Finance Minister Felix Mutati says government acknowledges and accepts that the levels of the country’s debt are approaching unsustainability levels.
Mr. Mutati says this is the more reason why the government is slowing down on borrowing in order to reach sustainability.
He says Zambia’s external debt currently stands at 32% of Gross Domestic Product (GDP), while internal debt is at 18.4 percent of GDP, adding up to 50.4% of GDP.
The Minister adds that the stress level stands at 56 percent of GDP.
He has noted the need to ensure budget implementation is perfect in order to reduce on some of the economic challenges in the country.
Mr Mutati has also noted with dismay that according to the latest Auditor General’s report, 50 percent of the public funds misused are from the Ministry of General Education which is key to national development.
He has since assured the nation that the suspension of six accountants, two from his ministry and four from the Ministry of General Education, is the beginning in dealing with erring officers.
Mr. Mutati said this in Lusaka during the official launch of the Public Expenditure and Financial Accountability (PEFA) Report.

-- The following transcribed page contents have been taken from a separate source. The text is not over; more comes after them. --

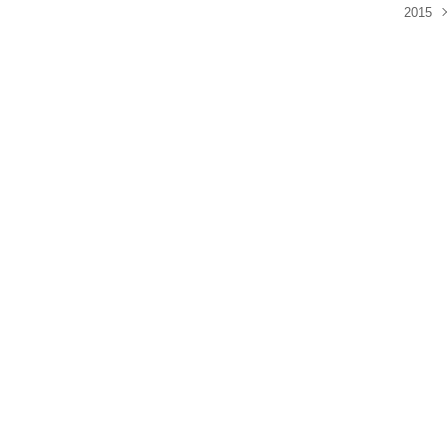
2015
Aoû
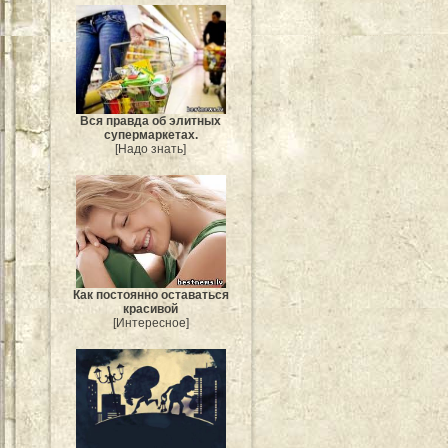
Вся правда об элитных
супермаркетах.
[Надо знать]
Как постоянно оставаться
красивой
[Интересное]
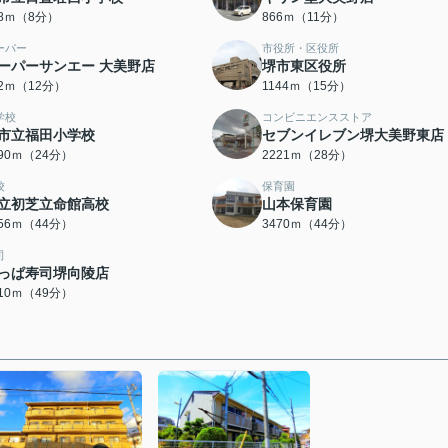
88ｍ（8分）
866ｍ（11分）
ーパー
市役所・区役所
ーパーサンエー 大美野店
堺市東区役所
42ｍ（12分）
1144ｍ（15分）
学校
コンビニエンスストア
市立福田小学校
セブンイレブン堺大美野東店
890ｍ（24分）
2221ｍ（28分）
校
保育園
立初芝立命館高校
山本保育園
456ｍ（44分）
3470ｍ（44分）
司
っぱ寿司堺向陵店
910ｍ（49分）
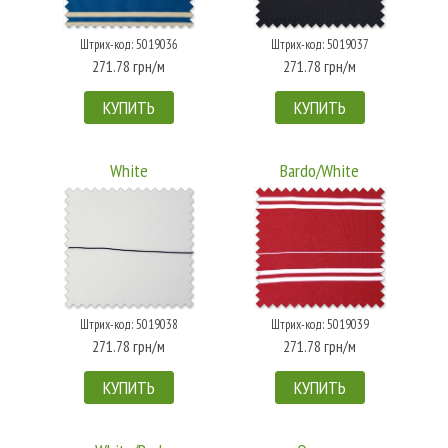
Штрих-код: 5019036
Штрих-код: 5019037
271.78 грн/м
271.78 грн/м
КУПИТЬ
КУПИТЬ
White
Bardo/White
Штрих-код: 5019038
Штрих-код: 5019039
271.78 грн/м
271.78 грн/м
КУПИТЬ
КУПИТЬ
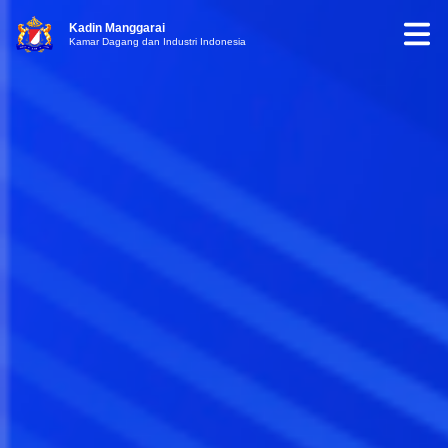
Kadin Manggarai
Kamar Dagang dan Industri Indonesia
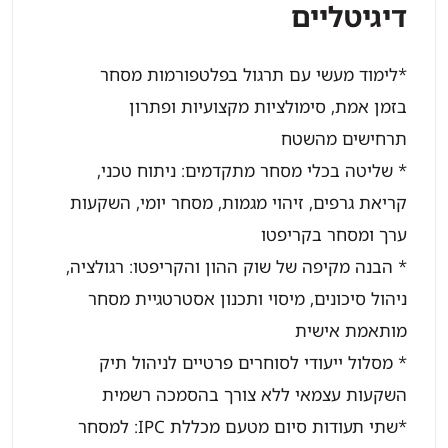
דיגיטליים
*לימוד מעשי עם תרגול בפלטפורמות מסחר
בזמן אמת, סימולציות מקצועיות ופתרון
תרחישים מהשטח
* שליטה בכלי מסחר מתקדמים: ניתוח טכני,
קריאת גרפים, זיהוי מגמות, מסחר יומי, השקעות
ערך ומסחר בקריפטו
* הבנה מקיפה של שוק ההון והקריפטו: רגולציה,
ניהול סיכונים, מיסוי ותכנון אסטרטגיית מסחר
מותאמת אישית
* מסלול ייעודי לסוחרים פרטיים לניהול תיק
השקעות עצמאי ללא צורך בהסמכה רשמית
*שתי תעודות סיום מטעם מכללת IPC: למסחר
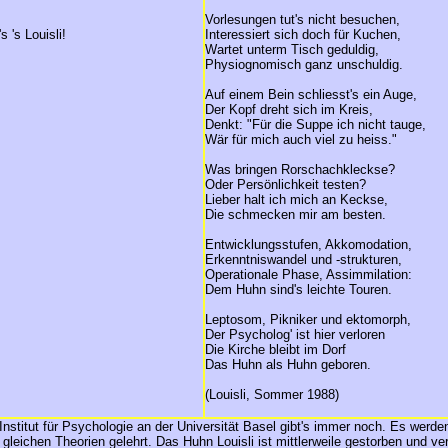
Vorlesungen tut's nicht besuchen,
 's Louisli!
Interessiert sich doch für Kuchen,
Wartet unterm Tisch geduldig,
Physiognomisch ganz unschuldig.
Auf einem Bein schliesst's ein Auge,
Der Kopf dreht sich im Kreis,
Denkt: "Für die Suppe ich nicht tauge,
Wär für mich auch viel zu heiss."
Was bringen Rorschachkleckse?
Oder Persönlichkeit testen?
Lieber halt ich mich an Keckse,
Die schmecken mir am besten.
Entwicklungsstufen, Akkomodation,
Erkenntniswandel und -strukturen,
Operationale Phase, Assimmilation:
Dem Huhn sind's leichte Touren.
Leptosom, Pikniker und ektomorph,
Der Psycholog' ist hier verloren
Die Kirche bleibt im Dorf
Das Huhn als Huhn geboren.
(Louisli, Sommer 1988)
nstitut für Psychologie an der Universität Basel gibt's immer noch. Es werde
gleichen Theorien gelehrt. Das Huhn Louisli ist mittlerweile gestorben und ve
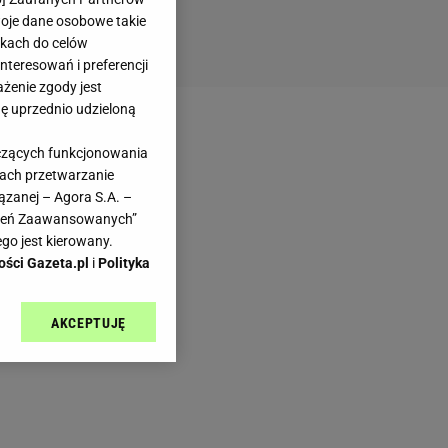
woje dane osobowe takie
likach do celów
teresowań i preferencji
ażenie zgody jest
dę uprzednio udzieloną
yczących funkcjonowania
kach przetwarzanie
ązanej – Agora S.A. –
awień Zaawansowanych”
go jest kierowany.
ości Gazeta.pl
i
Polityka
AKCEPTUJĘ
l sp. z o.o., jej
ić swoje preferencje
arzania danych poprzez
ych”. Zmiana ustawień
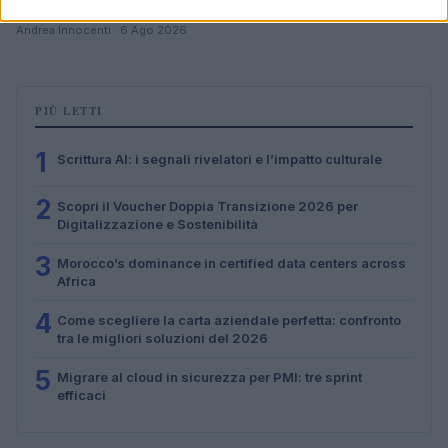
across Africa
Andrea Innocenti · 6 Ago 2026
PIÙ LETTI
1
Scrittura AI: i segnali rivelatori e l’impatto culturale
2
Scopri il Voucher Doppia Transizione 2026 per
Digitalizzazione e Sostenibilità
3
Morocco’s dominance in certified data centers across
Africa
4
Come scegliere la carta aziendale perfetta: confronto
tra le migliori soluzioni del 2026
5
Migrare al cloud in sicurezza per PMI: tre sprint
efficaci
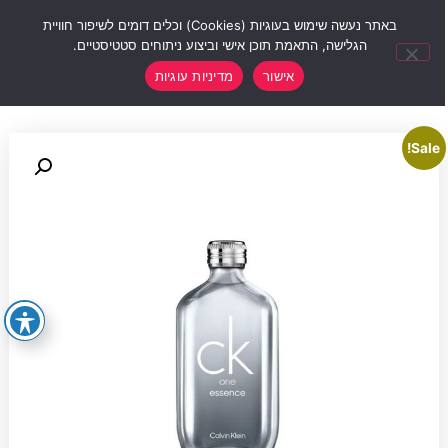
0
באתר נעשה שימוש בעוגיות (Cookies) וכלים דומים לשיפור חוויית
הגלישה, התאמת תוכן אישי וביצוע ניתוחים סטטיסטיים.
אישור
מדיניות עוגיות
Sale!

And representing the cooperating partners, Germany Embassy Head of Development Cooperation Dr. Frank Hofmann says cooperating partners will continue to partner with the Zambian government in trying to sort out some of the social and economic challenges.
Dr. Hofmann has also encouraged the government to continue engaging with partners such as the International Monetary Fund (IMF) in addressing some of the economic challenges.